Issue
Can an entity use the margin scheme to work out the GST payable on a taxable supply of real property that was held prior to 8 December 2008, and made after 24 March 2010 to an associate for no consideration where the associate will not use the real property for a fully creditable purpose?
Decision
Yes. The entity can use the margin scheme to work out the GST payable on a taxable supply of real property that was held prior to 8 December 2008 and made after 24 March 2010 to an associate for no consideration where the associate will not use the real property for a fully creditable purpose, subject to the provisions of subsection 75-5(3) of the A New Tax System (Goods and Services Tax) Act 1999 (GST Act).
Facts
The entity is registered for GST and is carrying on an enterprise in the building and construction industry.

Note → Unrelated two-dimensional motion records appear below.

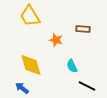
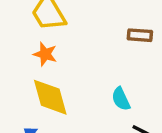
orange star: (56, 40) -> (45, 54), moved

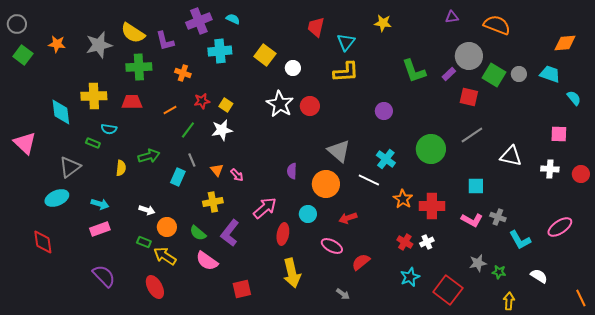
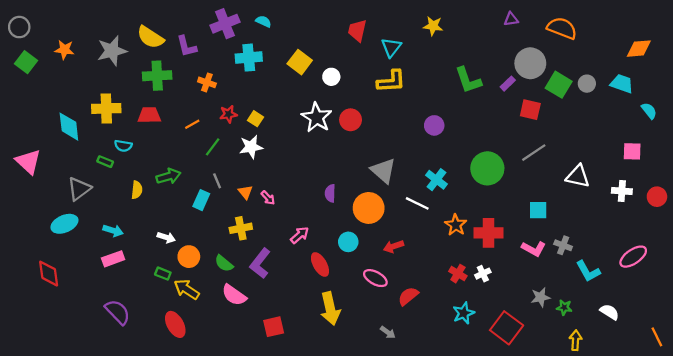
pink arrow: (265, 208) -> (300, 235), size x0.7
red ellipse: (283, 234) -> (320, 264), turned -40

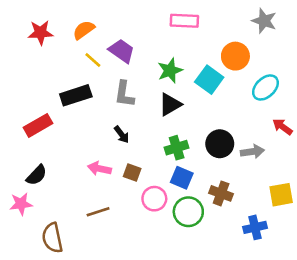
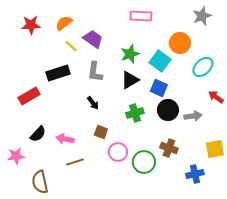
gray star: (264, 21) -> (202, 16), turned 30
pink arrow: (99, 169) -> (65, 139), moved
black semicircle: (37, 175) -> (38, 134), moved
blue square: (182, 178) -> (159, 88), moved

The entity has an associate who is carrying on an enterprise of supplying residential premises by way of lease.
On 1 November 2008 the entity acquired the freehold interest in real property from an arm's length supplier who was not registered, nor required to be registered for GST. The entity developed residential premises on the real property.

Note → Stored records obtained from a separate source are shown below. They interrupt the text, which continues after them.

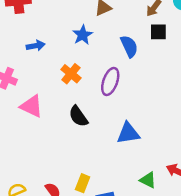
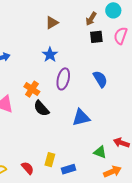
blue star: (83, 35) -> (50, 55), moved
blue semicircle: (129, 46) -> (100, 79), moved
orange cross: (71, 74) -> (32, 89), moved

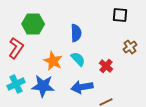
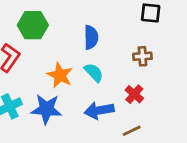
brown cross: (130, 47) -> (142, 56), moved, turned 32
red cross: (106, 66) -> (134, 94), moved

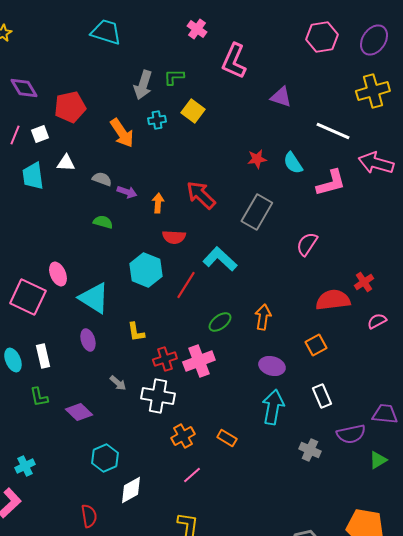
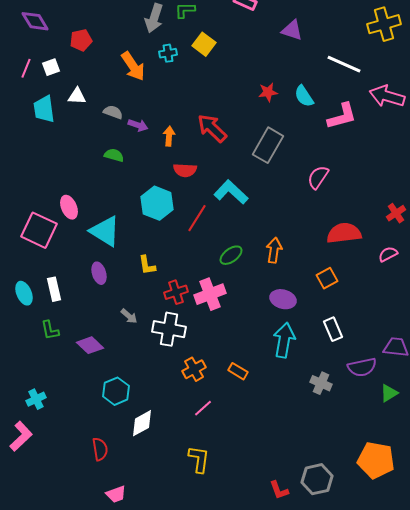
red pentagon: (70, 107) -> (81, 40), size x0.7
red cross: (364, 282) -> (396, 213), moved

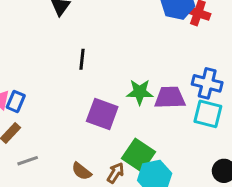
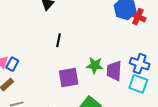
purple trapezoid: (170, 98) -> (114, 71), turned -90
purple square: (102, 114) -> (69, 78), turned -35

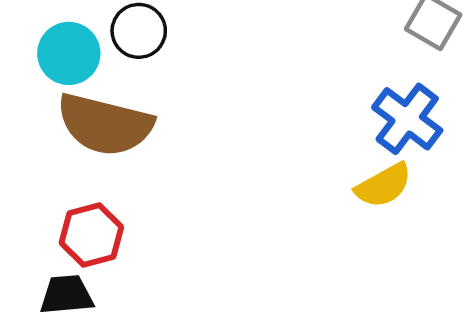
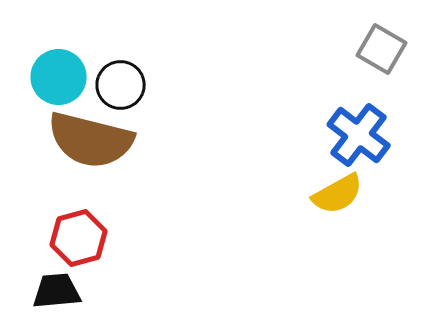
black circle: (139, 31) -> (121, 85), moved

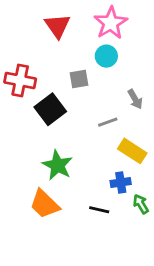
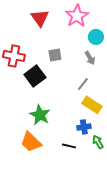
cyan circle: (106, 56) -> (96, 37), moved
gray arrow: (135, 99) -> (90, 58), moved
gray line: (108, 122) -> (83, 84), moved, turned -32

On 1 July 2010 the entity made a supply of the freehold interest in the real property as new residential premises to the associate. The entity and the associate agreed in writing that the margin scheme would be used to work out the GST payable on the supply.
Reasons for Decision
The entity has made a supply of a freehold interest of real property consisting of new residential premises to an associate for no consideration. The associate will not use the real property for a fully creditable purpose. Therefore the supply is a taxable supply by virtue of section 72-5 of the GST Act.
The supply of the freehold interest in the real property on 1 July 2010 is taken for the purposes of the GST law to be a sale in accordance with the provisions of section 72-20 of the GST Act. Section 72-20 Act applies to supplies made on or after 24 March 2010.
The entity has made a taxable supply of a freehold interest of real property to an associate, which is taken for the purposes of the GST law to be a sale. The entity and the associate have agreed in writing that the margin scheme is to apply. Therefore the relevant requirements of section 75-5(1) of the GST Act are met and the entity can apply the margin scheme to work out the GST payable on the taxable supply.
The supply is not ineligible for the margin scheme, as that term is defined in subsection 75-5(3) of the GST Act, as the entity acquired the freehold interest in the real property from an arm's length supplier who was not registered, nor required to be registered for GST.
It should be noted that, if the entity had acquired the real property on or after 8 December 2008, then a subsequent supply for no consideration made to an associate would be treated as a sale according to the application of the provisions of section 75-5 (1B) of the GST Act.